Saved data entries
[Start of Attachment]

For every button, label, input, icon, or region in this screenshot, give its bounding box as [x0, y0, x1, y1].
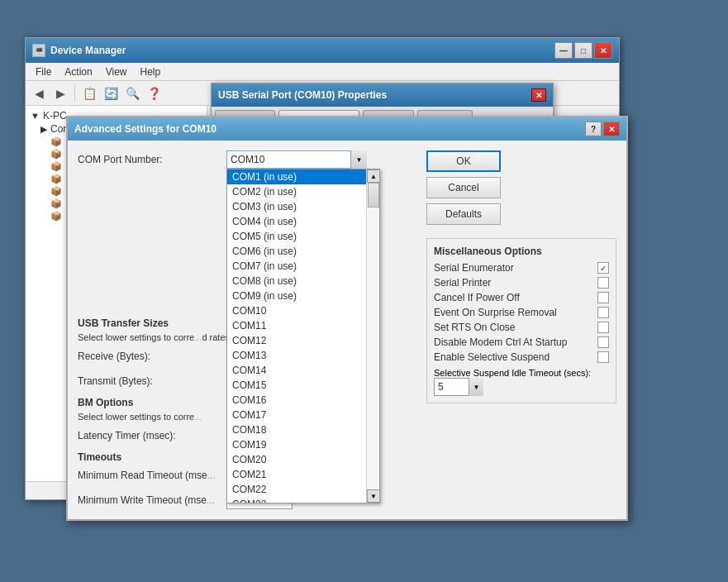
dropdown-item-com19[interactable]: COM19 [227, 437, 366, 452]
receive-label: Receive (Bytes): [78, 351, 226, 362]
item-icon-7: 📦 [50, 211, 62, 222]
advanced-body: COM Port Number: COM10 ▼ COM1 (in use) C… [68, 141, 626, 526]
dropdown-item-com23[interactable]: COM23 [227, 497, 366, 503]
item-icon-6: 📦 [50, 198, 62, 209]
tree-label-kpc: K-PC [43, 110, 67, 122]
menu-file[interactable]: File [29, 64, 58, 79]
scrollbar-track [367, 183, 379, 489]
forward-button[interactable]: ▶ [50, 83, 70, 103]
suspend-idle-value: 5 [438, 381, 444, 393]
update-driver-button[interactable]: 🔄 [101, 83, 121, 103]
ok-button[interactable]: OK [426, 150, 501, 172]
com-port-label: COM Port Number: [78, 154, 226, 165]
dropdown-item-com16[interactable]: COM16 [227, 393, 366, 408]
rts-close-row: Set RTS On Close [434, 322, 609, 333]
defaults-button[interactable]: Defaults [426, 203, 501, 225]
titlebar-controls: — □ ✕ [554, 42, 612, 59]
properties-title: USB Serial Port (COM10) Properties [218, 89, 387, 101]
scrollbar-down-button[interactable]: ▼ [367, 489, 380, 503]
dropdown-item-com11[interactable]: COM11 [227, 318, 366, 333]
advanced-settings-dialog: Advanced Settings for COM10 ? ✕ COM Port… [66, 116, 628, 521]
expand-icon: ▼ [31, 111, 40, 121]
dropdown-item-com2[interactable]: COM2 (in use) [227, 184, 366, 199]
cancel-power-label: Cancel If Power Off [434, 292, 520, 303]
serial-printer-label: Serial Printer [434, 277, 491, 289]
right-panel: OK Cancel Defaults Miscellaneous Options… [426, 150, 616, 516]
item-icon-4: 📦 [50, 174, 62, 184]
advanced-titlebar: Advanced Settings for COM10 ? ✕ [68, 117, 626, 141]
dropdown-item-com17[interactable]: COM17 [227, 408, 366, 422]
dropdown-item-com9[interactable]: COM9 (in use) [227, 289, 366, 303]
advanced-titlebar-controls: ? ✕ [585, 122, 620, 136]
scrollbar-up-button[interactable]: ▲ [367, 169, 380, 183]
dropdown-item-com20[interactable]: COM20 [227, 452, 366, 467]
menu-bar: File Action View Help [26, 63, 619, 81]
event-surprise-row: Event On Surprise Removal [434, 307, 609, 318]
cancel-power-checkbox[interactable] [597, 292, 609, 303]
suspend-idle-combobox[interactable]: 5 [434, 378, 483, 396]
min-write-label: Minimum Write Timeout (mse... [78, 494, 226, 506]
misc-options-panel: Miscellaneous Options Serial Enumerator … [426, 238, 616, 403]
dropdown-item-com21[interactable]: COM21 [227, 467, 366, 482]
computer-icon: ▶ [40, 124, 47, 135]
dropdown-item-com5[interactable]: COM5 (in use) [227, 229, 366, 244]
scrollbar-thumb[interactable] [368, 183, 379, 208]
device-manager-titlebar: 💻 Device Manager — □ ✕ [26, 38, 619, 63]
com-port-dropdown-list: COM1 (in use) COM2 (in use) COM3 (in use… [226, 169, 380, 503]
properties-titlebar: USB Serial Port (COM10) Properties ✕ [212, 83, 553, 107]
device-manager-icon: 💻 [32, 44, 45, 57]
enable-suspend-row: Enable Selective Suspend [434, 351, 609, 363]
menu-help[interactable]: Help [134, 64, 168, 79]
desktop: 💻 Device Manager — □ ✕ File Action View … [0, 0, 728, 582]
menu-view[interactable]: View [99, 64, 134, 79]
help-button[interactable]: ❓ [144, 83, 164, 103]
serial-enumerator-label: Serial Enumerator [434, 262, 514, 274]
dropdown-item-com6[interactable]: COM6 (in use) [227, 244, 366, 259]
dropdown-item-com14[interactable]: COM14 [227, 363, 366, 378]
dropdown-item-com15[interactable]: COM15 [227, 378, 366, 393]
dropdown-item-com3[interactable]: COM3 (in use) [227, 199, 366, 214]
enable-suspend-checkbox[interactable] [597, 351, 609, 363]
device-manager-close-button[interactable]: ✕ [594, 42, 612, 59]
dropdown-item-com22[interactable]: COM22 [227, 482, 366, 497]
rts-close-checkbox[interactable] [597, 322, 609, 333]
minimize-button[interactable]: — [554, 42, 573, 59]
event-surprise-label: Event On Surprise Removal [434, 307, 557, 318]
dropdown-item-com8[interactable]: COM8 (in use) [227, 274, 366, 289]
event-surprise-checkbox[interactable] [597, 307, 609, 318]
dropdown-item-com7[interactable]: COM7 (in use) [227, 259, 366, 274]
dropdown-item-com1[interactable]: COM1 (in use) [227, 169, 366, 184]
rts-close-label: Set RTS On Close [434, 322, 515, 333]
scan-button[interactable]: 🔍 [122, 83, 142, 103]
menu-action[interactable]: Action [58, 64, 98, 79]
dropdown-item-com10[interactable]: COM10 [227, 303, 366, 318]
min-read-label: Minimum Read Timeout (mse... [78, 470, 226, 481]
enable-suspend-label: Enable Selective Suspend [434, 351, 550, 363]
dropdown-item-com13[interactable]: COM13 [227, 348, 366, 363]
item-icon-5: 📦 [50, 186, 62, 197]
advanced-help-button[interactable]: ? [585, 122, 602, 136]
cancel-power-row: Cancel If Power Off [434, 292, 609, 303]
properties-button[interactable]: 📋 [79, 83, 99, 103]
dropdown-scrollbar: ▲ ▼ [366, 169, 379, 503]
left-panel: COM Port Number: COM10 ▼ COM1 (in use) C… [78, 150, 413, 516]
dropdown-item-com12[interactable]: COM12 [227, 333, 366, 348]
com-port-combobox[interactable]: COM10 [226, 150, 367, 169]
advanced-close-button[interactable]: ✕ [603, 122, 620, 136]
disable-modem-checkbox[interactable] [597, 336, 609, 348]
transmit-label: Transmit (Bytes): [78, 375, 226, 387]
serial-enumerator-checkbox[interactable]: ✓ [597, 262, 609, 274]
dropdown-item-com4[interactable]: COM4 (in use) [227, 214, 366, 229]
serial-enumerator-row: Serial Enumerator ✓ [434, 262, 609, 274]
dropdown-item-com18[interactable]: COM18 [227, 422, 366, 437]
dropdown-items-container: COM1 (in use) COM2 (in use) COM3 (in use… [227, 169, 366, 503]
advanced-title: Advanced Settings for COM10 [74, 123, 216, 135]
item-icon-3: 📦 [50, 161, 62, 172]
cancel-button[interactable]: Cancel [426, 177, 501, 198]
suspend-idle-row: Selective Suspend Idle Timeout (secs): 5… [434, 368, 609, 396]
back-button[interactable]: ◀ [29, 83, 49, 103]
properties-close-button[interactable]: ✕ [531, 88, 546, 102]
maximize-button[interactable]: □ [574, 42, 592, 59]
serial-printer-checkbox[interactable] [597, 277, 609, 289]
com-port-value: COM10 [231, 154, 264, 165]
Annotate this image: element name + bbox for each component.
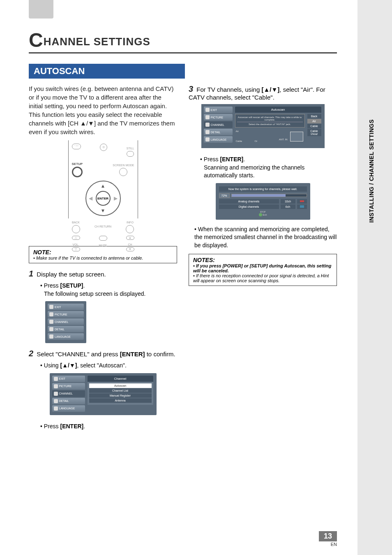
autoscan-diagram: Air Cable Or ANT. IN	[235, 129, 305, 146]
step-2-press-b: [ENTER]	[60, 423, 83, 430]
notes-box-2: NOTES: • If you press [POWER] or [SETUP]…	[189, 254, 337, 286]
remote-setup-label: SETUP	[72, 162, 83, 166]
as-detail-label: DETAIL	[211, 131, 221, 134]
step-3-press-a: • Press	[200, 156, 220, 163]
remote-mute-label: MUTE	[99, 244, 107, 247]
chapter-rule	[29, 52, 337, 53]
remote-diagram: · — 0 STILL SETUP	[68, 140, 138, 218]
step-2-press-enter: • Press [ENTER].	[40, 423, 177, 431]
intro-paragraph: If you switch wires (e.g. between antenn…	[29, 84, 177, 136]
menu-picture-label: PICTURE	[55, 313, 67, 316]
as-diag-tv	[290, 132, 303, 142]
submenu-detail-label: DETAIL	[59, 399, 69, 402]
submenu-channel: CHANNEL	[52, 390, 85, 397]
header-gray-tab	[29, 0, 53, 19]
step-1-bullet-sub: The following setup screen is displayed.	[44, 290, 145, 298]
as-exit-label: EXIT	[211, 109, 217, 111]
scanning-screenshot: Now the system is scanning for channels,…	[216, 183, 310, 220]
submenu-exit-label: EXIT	[59, 377, 66, 380]
channel-opt-autoscan: Autoscan	[89, 383, 152, 388]
submenu-picture-label: PICTURE	[59, 385, 72, 388]
step-1-bullet-pre: • Press	[40, 282, 60, 289]
remote-right-arrow: ▶	[114, 195, 118, 201]
remote-screen-mode-label: SCREEN MODE	[113, 164, 134, 167]
step-2-number: 2	[29, 349, 33, 358]
closing-bullet: • When the scanning and memorizing are c…	[194, 225, 337, 250]
menu-language: LANGUAGE	[48, 333, 84, 340]
as-exit: EXIT	[204, 107, 233, 113]
remote-info-label: INFO	[127, 221, 134, 224]
scan-exit-label: Exit	[263, 213, 267, 216]
submenu-detail: DETAIL	[52, 398, 85, 404]
autoscan-panel-header: Autoscan	[235, 107, 321, 113]
scan-percent: 72%	[219, 193, 230, 198]
language-icon	[205, 137, 210, 142]
as-language-label: LANGUAGE	[211, 138, 227, 141]
scan-stop-label: STOP	[260, 211, 266, 213]
as-channel: CHANNEL	[204, 121, 233, 128]
step-2-text-b: [ENTER]	[120, 351, 145, 358]
remote-down-arrow: ▼	[101, 208, 106, 214]
scan-message: Now the system is scanning for channels,…	[219, 186, 307, 192]
detail-icon	[49, 327, 53, 331]
detail-icon	[54, 399, 58, 403]
remote-ch-label: CH	[128, 243, 132, 246]
side-tab: INSTALLING / CHANNEL SETTINGS	[365, 115, 378, 227]
remote-info-button	[126, 225, 134, 233]
step-3-press-b: [ENTER]	[220, 156, 243, 163]
step-2-bullet-b: [▲/▼]	[60, 362, 77, 369]
remote-setup-button	[72, 167, 83, 177]
setup-menu-screenshot: EXIT PICTURE CHANNEL DETAIL LANGUAGE	[45, 301, 86, 343]
step-3-text-b: [▲/▼]	[261, 86, 279, 93]
right-column: 3 For TV channels, using [▲/▼], select "…	[189, 84, 337, 433]
step-2-press-c: .	[83, 423, 85, 430]
remote-left-arrow: ◀	[89, 195, 92, 201]
channel-submenu-screenshot: EXIT PICTURE CHANNEL DETAIL LANGUAGE Cha…	[50, 373, 157, 415]
autoscan-msg1: Autoscan will rescan all channels. This …	[237, 116, 303, 121]
step-3-number: 3	[189, 84, 193, 93]
language-icon	[49, 334, 53, 339]
remote-ch-down: ▼	[126, 247, 134, 251]
remote-vol-label: VOL.	[73, 243, 79, 246]
as-diag-cable: Cable	[236, 140, 242, 142]
remote-ch-up: ▲	[126, 236, 134, 240]
picture-icon	[205, 115, 210, 119]
submenu-exit: EXIT	[52, 376, 85, 382]
menu-language-label: LANGUAGE	[55, 335, 71, 338]
menu-detail: DETAIL	[48, 326, 84, 332]
submenu-picture: PICTURE	[52, 383, 85, 390]
menu-channel-label: CHANNEL	[55, 320, 68, 323]
step-1-bullet-key: [SETUP]	[60, 282, 83, 289]
channel-opt-manualregister: Manual Register	[89, 393, 152, 398]
step-2-bullet-c: , select "Autoscan".	[77, 362, 126, 369]
left-column: If you switch wires (e.g. between antenn…	[29, 84, 177, 433]
section-title: AUTOSCAN	[29, 64, 185, 79]
menu-exit: EXIT	[48, 304, 84, 310]
step-1-bullet: • Press [SETUP]. The following setup scr…	[40, 282, 177, 298]
exit-icon	[54, 377, 58, 381]
language-icon	[54, 406, 58, 411]
page-footer: 13 EN	[319, 531, 337, 547]
as-opt-back: Back	[307, 114, 321, 118]
exit-icon	[205, 108, 210, 112]
menu-detail-label: DETAIL	[55, 328, 65, 331]
channel-icon	[205, 123, 210, 127]
remote-enter-button: ENTER	[96, 191, 111, 206]
remote-screen-mode-button	[119, 168, 127, 176]
scan-analog-indicator	[297, 199, 307, 204]
page-number: 13	[319, 531, 337, 541]
submenu-channel-label: CHANNEL	[59, 392, 73, 395]
scan-progress-fill	[232, 194, 286, 197]
note-line: • Make sure if the TV is connected to an…	[33, 255, 173, 260]
menu-exit-label: EXIT	[55, 306, 61, 309]
notes2-title: NOTES:	[193, 257, 332, 263]
exit-icon	[49, 305, 53, 309]
step-2-text-c: to confirm.	[145, 351, 175, 358]
step-1-text: Display the setup screen.	[37, 271, 106, 278]
step-1-bullet-post: .	[83, 282, 85, 289]
chapter-title: CHANNEL SETTINGS	[29, 29, 337, 51]
step-3-press-enter: • Press [ENTER]. Scanning and memorizing…	[200, 156, 337, 180]
remote-mute-button	[99, 236, 107, 241]
picture-icon	[49, 312, 53, 316]
autoscan-msg2: Select the destination of "ANT.IN" jack.	[237, 122, 303, 125]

[End of Attachment]

### What this task involves
In the entries above, identify every line with the word "left". Copy those lines.

### Response for this exercise
left-panel: COM Port Number: COM10 ▼ COM1 (in use) C… [78, 150, 413, 516]
remote-left-arrow: ◀	[89, 195, 92, 201]
left-column: If you switch wires (e.g. between antenn…	[29, 84, 177, 433]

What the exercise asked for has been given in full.